__Task instructions__. Could you copy each line of the entries that contains "Type"?

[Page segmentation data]
----------
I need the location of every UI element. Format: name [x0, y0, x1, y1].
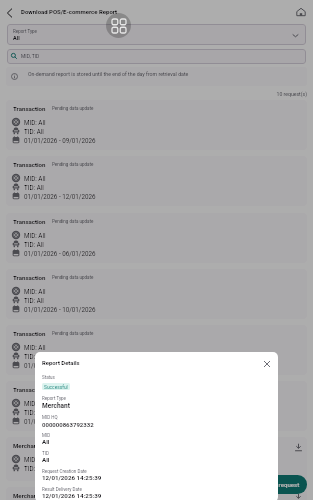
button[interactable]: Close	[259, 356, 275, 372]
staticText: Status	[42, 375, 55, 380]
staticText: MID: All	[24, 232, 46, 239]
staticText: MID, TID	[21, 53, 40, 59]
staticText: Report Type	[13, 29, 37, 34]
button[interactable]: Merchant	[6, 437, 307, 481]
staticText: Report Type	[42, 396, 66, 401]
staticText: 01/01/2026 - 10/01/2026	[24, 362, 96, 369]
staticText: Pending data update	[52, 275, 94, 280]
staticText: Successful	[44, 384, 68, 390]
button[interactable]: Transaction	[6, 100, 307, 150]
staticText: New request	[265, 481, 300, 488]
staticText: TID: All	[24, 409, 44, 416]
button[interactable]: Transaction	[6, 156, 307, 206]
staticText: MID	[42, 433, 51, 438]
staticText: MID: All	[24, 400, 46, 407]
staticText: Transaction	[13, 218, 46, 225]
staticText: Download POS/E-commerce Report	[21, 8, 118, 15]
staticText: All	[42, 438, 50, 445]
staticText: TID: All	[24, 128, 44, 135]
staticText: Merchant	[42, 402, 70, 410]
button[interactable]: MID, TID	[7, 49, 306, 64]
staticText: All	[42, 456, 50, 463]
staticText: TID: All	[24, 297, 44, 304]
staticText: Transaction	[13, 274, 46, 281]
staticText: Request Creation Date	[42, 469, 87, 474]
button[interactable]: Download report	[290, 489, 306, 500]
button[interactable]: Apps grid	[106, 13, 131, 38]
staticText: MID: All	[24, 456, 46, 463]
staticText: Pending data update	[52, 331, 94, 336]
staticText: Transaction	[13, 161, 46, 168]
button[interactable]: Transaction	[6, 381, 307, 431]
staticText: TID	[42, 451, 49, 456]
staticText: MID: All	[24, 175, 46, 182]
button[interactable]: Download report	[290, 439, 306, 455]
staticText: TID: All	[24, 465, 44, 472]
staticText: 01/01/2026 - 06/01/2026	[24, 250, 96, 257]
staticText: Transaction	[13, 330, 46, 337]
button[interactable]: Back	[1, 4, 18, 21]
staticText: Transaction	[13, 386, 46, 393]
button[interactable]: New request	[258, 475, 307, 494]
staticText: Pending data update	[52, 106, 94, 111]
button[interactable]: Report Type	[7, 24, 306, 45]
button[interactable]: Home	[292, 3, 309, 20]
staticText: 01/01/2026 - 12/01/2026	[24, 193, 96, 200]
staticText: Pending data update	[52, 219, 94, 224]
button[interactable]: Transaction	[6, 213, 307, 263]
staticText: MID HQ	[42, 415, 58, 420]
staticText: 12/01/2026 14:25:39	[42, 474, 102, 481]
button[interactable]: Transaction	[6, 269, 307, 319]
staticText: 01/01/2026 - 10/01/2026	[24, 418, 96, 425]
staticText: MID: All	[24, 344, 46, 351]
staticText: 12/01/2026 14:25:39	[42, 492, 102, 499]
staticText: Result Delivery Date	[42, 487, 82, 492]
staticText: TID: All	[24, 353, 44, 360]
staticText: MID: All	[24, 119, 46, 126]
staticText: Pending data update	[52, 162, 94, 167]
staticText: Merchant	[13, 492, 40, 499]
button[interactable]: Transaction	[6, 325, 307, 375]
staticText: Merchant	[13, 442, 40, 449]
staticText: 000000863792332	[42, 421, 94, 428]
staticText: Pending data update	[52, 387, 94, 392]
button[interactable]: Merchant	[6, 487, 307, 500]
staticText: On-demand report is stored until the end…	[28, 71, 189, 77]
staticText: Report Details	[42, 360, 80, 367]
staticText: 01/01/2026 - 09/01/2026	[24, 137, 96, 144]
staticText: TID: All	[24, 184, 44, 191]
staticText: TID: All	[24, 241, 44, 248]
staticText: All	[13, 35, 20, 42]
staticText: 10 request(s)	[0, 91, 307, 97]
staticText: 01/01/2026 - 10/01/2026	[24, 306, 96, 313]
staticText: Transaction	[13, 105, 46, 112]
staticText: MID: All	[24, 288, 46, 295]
----------
__Written answer__.
staticText: Report Type	[13, 29, 37, 34]
staticText: Report Type	[42, 396, 66, 401]
button[interactable]: Report Type	[7, 24, 306, 45]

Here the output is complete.